Do you remember that incredible bassline in Joy Division's "Love Will Tear Us Apart," the one that sounds like a lead guitar, the one that sounds like the only thing stopping the song from hurtling into a void of self-destruction? That's Peter Hook, the man responsible for providing the rhythmic anchor in Joy Division, New Order, Revenge, Monaco and now the Light. The man's seen it all, heard it all, (probably taken it all), done it all, and lived to tell about it in a series of three excellent and wickedly funny memoirs. This year, the legendary musician is revisiting his back catalog with an incredibly ambitious gambit: playing the twin "greatest hits" albums of New Order and Joy Division (both called Substance) back to back for audiences.
Going into the interview, the Orlando Weekly was more than a little nervous due to Hook's infamous gruff-and-tough demeanor, but Peter was elated to talk about the legacies that he helped build, especially that of Joy Division. "It struck me that while I was in New Order, I never celebrated anything to do with Joy Division, none of us did. And when you're on the outside looking in, it seemed ridiculous to not celebrate Joy Division when they were getting bigger and bigger and bigger," he recalls. His recent tours with the Light have brought Joy Division's music live to a U.S. audience for the first time, and now New Order fans can hear their classic catalog in its purest form.
"We basically started playing remixes," he says of his last days in New Order. "I felt we had sort of veered away from our original concept, shall we say. So it's been nice to actually get my own way."

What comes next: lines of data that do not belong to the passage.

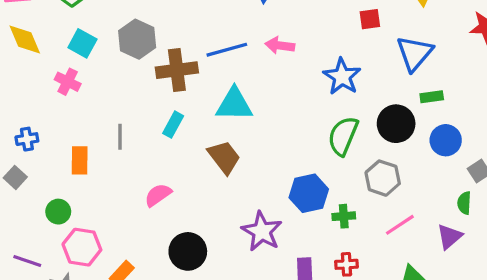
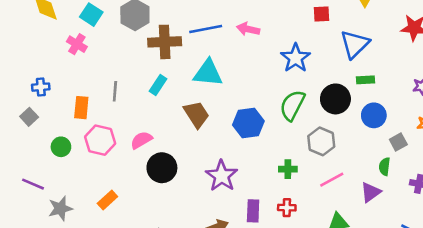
blue hexagon: (309, 193) -> (248, 123), moved
pink hexagon: (82, 247) -> (100, 140), moved
black circle: (188, 251) -> (162, 168), moved

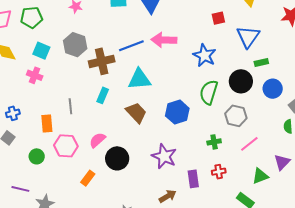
pink arrow: (248, 29) -> (164, 40), size x1.4
purple triangle: (371, 192) -> (282, 162), moved
orange rectangle: (107, 200) -> (88, 178), moved

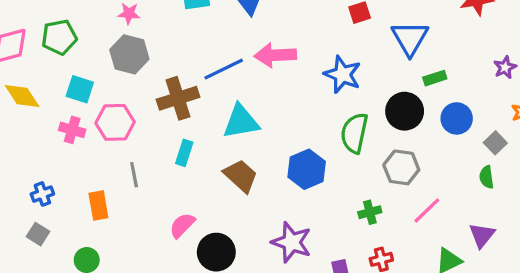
gray hexagon: (75, 45) -> (129, 54), moved
pink hexagon: (66, 146) -> (115, 122), moved

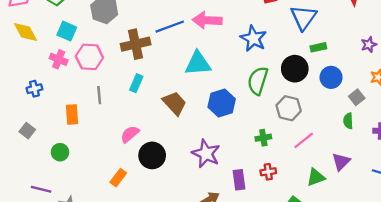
cyan triangle: (241, 122) -> (198, 63), moved
blue cross: (42, 194) -> (34, 89), moved

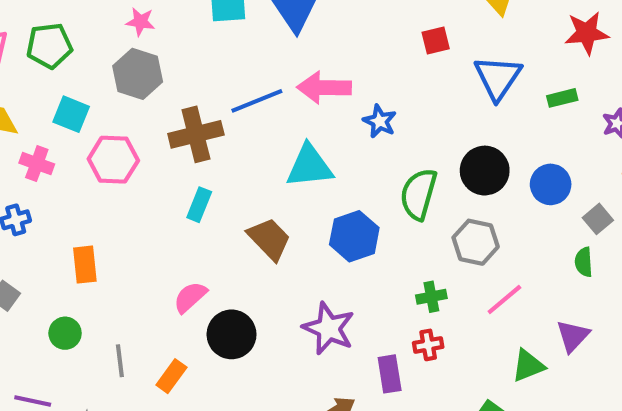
blue star: (253, 39) -> (380, 121), moved, size x0.7
green rectangle: (318, 47) -> (562, 98), moved
pink cross: (59, 59) -> (37, 164), moved
gray line: (99, 95) -> (120, 361), moved
red cross: (268, 172) -> (428, 345), moved

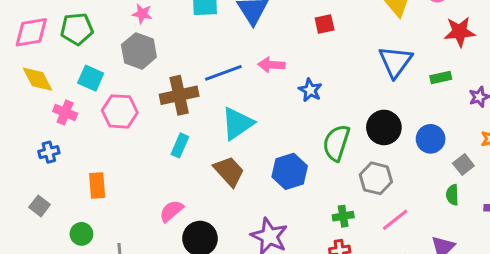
red square: (436, 41) -> (325, 24), moved
pink arrow: (324, 88) -> (271, 65), size x0.7
cyan triangle: (309, 166) -> (237, 123), moved, turned -30

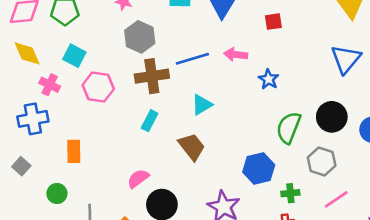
red square: (325, 24) -> (273, 22), moved
gray hexagon: (139, 51) -> (140, 37), moved
cyan triangle: (237, 123) -> (202, 105), size x0.7
blue cross: (49, 152) -> (33, 119), size x1.6
blue hexagon: (290, 171) -> (259, 168), moved

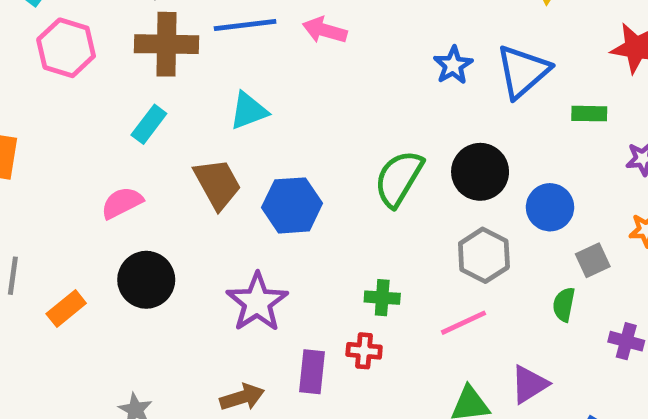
blue star: (269, 79) -> (453, 65), moved
gray hexagon: (322, 161) -> (484, 255), moved
blue hexagon: (259, 168) -> (292, 205), moved
pink semicircle: (138, 179) -> (122, 203), moved

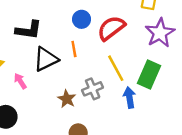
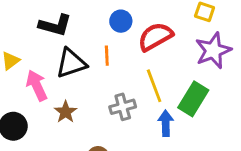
pink arrow: (20, 81) -> (37, 85), size x1.5
brown star: (67, 99) -> (66, 112), moved

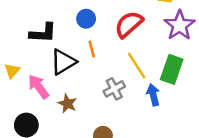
blue circle: (121, 21) -> (86, 19), moved

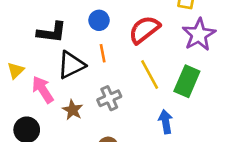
gray cross: (114, 89) -> (109, 98), moved
blue arrow: (153, 95) -> (166, 122), moved

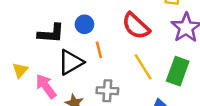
blue circle: (99, 20) -> (84, 24), moved
red semicircle: (144, 30) -> (136, 26), turned -96
gray cross: (109, 98) -> (107, 91), turned 30

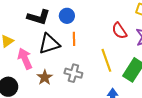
red semicircle: (136, 26) -> (119, 31), moved, size x0.7

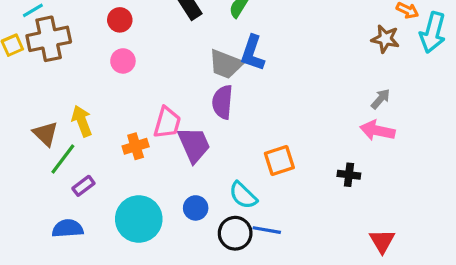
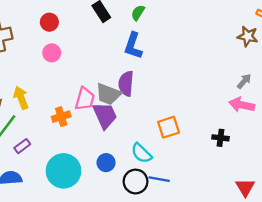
blue L-shape: (253, 53) -> (133, 46), moved
gray trapezoid: (226, 64) -> (108, 94), moved

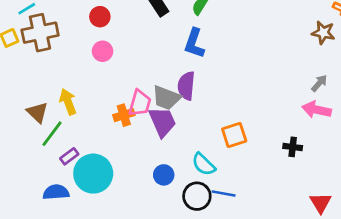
orange cross: (61, 117) -> (124, 115), moved
cyan circle: (64, 171) -> (93, 174), moved

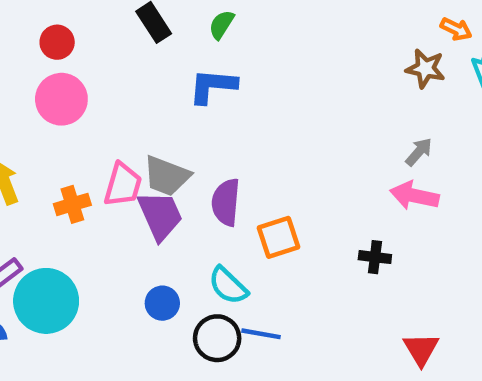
blue L-shape: (194, 43) -> (213, 86), turned 76
pink circle: (103, 51) -> (61, 99), size x1.5
purple semicircle: (186, 86) -> (226, 202), moved
orange cross: (124, 115) -> (72, 204), moved

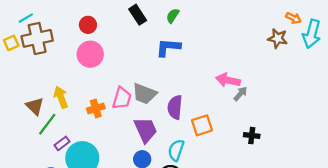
gray arrow: (419, 152) -> (240, 94), moved
pink arrow: (414, 196) -> (228, 80), moved
purple trapezoid: (160, 215) -> (146, 130), moved
cyan semicircle: (228, 286) -> (176, 150), turned 65

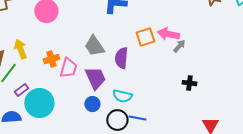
gray trapezoid: (144, 94) -> (94, 46), turned 35
pink trapezoid: (122, 98) -> (68, 68), moved
orange square: (202, 125) -> (145, 37), moved
cyan semicircle: (176, 150) -> (122, 96), turned -96

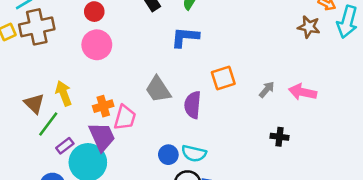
pink arrow: (168, 34) -> (303, 92), moved
purple trapezoid: (95, 78) -> (102, 137), moved
blue circle: (92, 104) -> (168, 155), moved

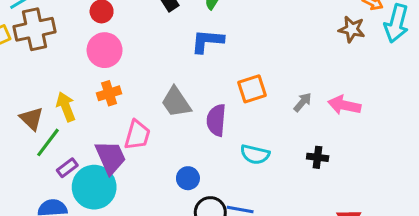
orange cross: (103, 106) -> (109, 93), moved
cyan semicircle: (194, 153) -> (255, 154), moved

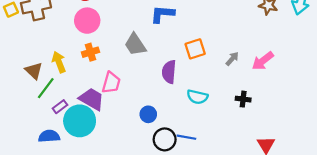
gray trapezoid: (176, 102) -> (135, 45), moved
pink arrow: (344, 105) -> (263, 61), turned -50
purple trapezoid: (111, 157) -> (92, 99), turned -36

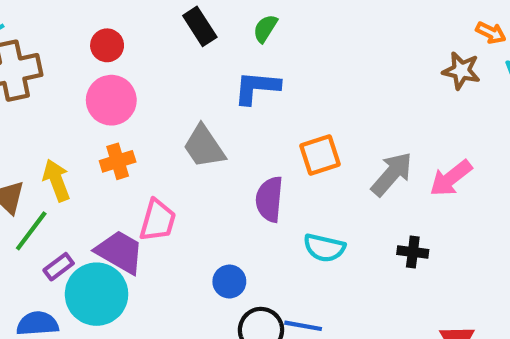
gray arrow: (232, 59) -> (392, 174), size x1.6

Any Joy Division or New Order fan knows just how important Peter's bass playing was to the sound of those groups; it was the beating, pulsing human heart at the center of their sound. "New Order's strength, in my opinion, was the counterpoint between the bass melody and the guitar melody," observes Hook. This became a point of contention in the band as he and lead vocalist Bernard Sumner struggled for creative control. This same struggle, once responsible for the dynamic spark in New Order songs like "Bizarre Love Triangle," culminated in Hook leaving New Order in 2007. Even now, it's still a sore point. "When I listen to them now, they sound like a watery version of New Order," Hook laments.
In November 2015, Peter sued his former bandmates, charging that he had been robbed of his share of the band's royalties. When asked if this had besmirched the legacy of the band, he responded, "Yes, it tainted it for me for a long time. Until I wrote the New Order book (Substance: Inside New Order), I was just convinced that everything about New Order was absolutely shit." But he says that after delving back into the band's past while writing, he realized the impact the band had on their audience.
"It's like any relationship, any love affair, any marriage. When it goes wrong it tends to dissatisfy, and the people left hurting the most are the children, or in our case, the fans."
And that, simply, is why Hook is on the road, night after night, playing these songs. Fans want to hear the music they love and Peter Hook, who finally can enjoy these songs again, is happy to oblige. "I mean really, the only thing that lasts, mate, is good music."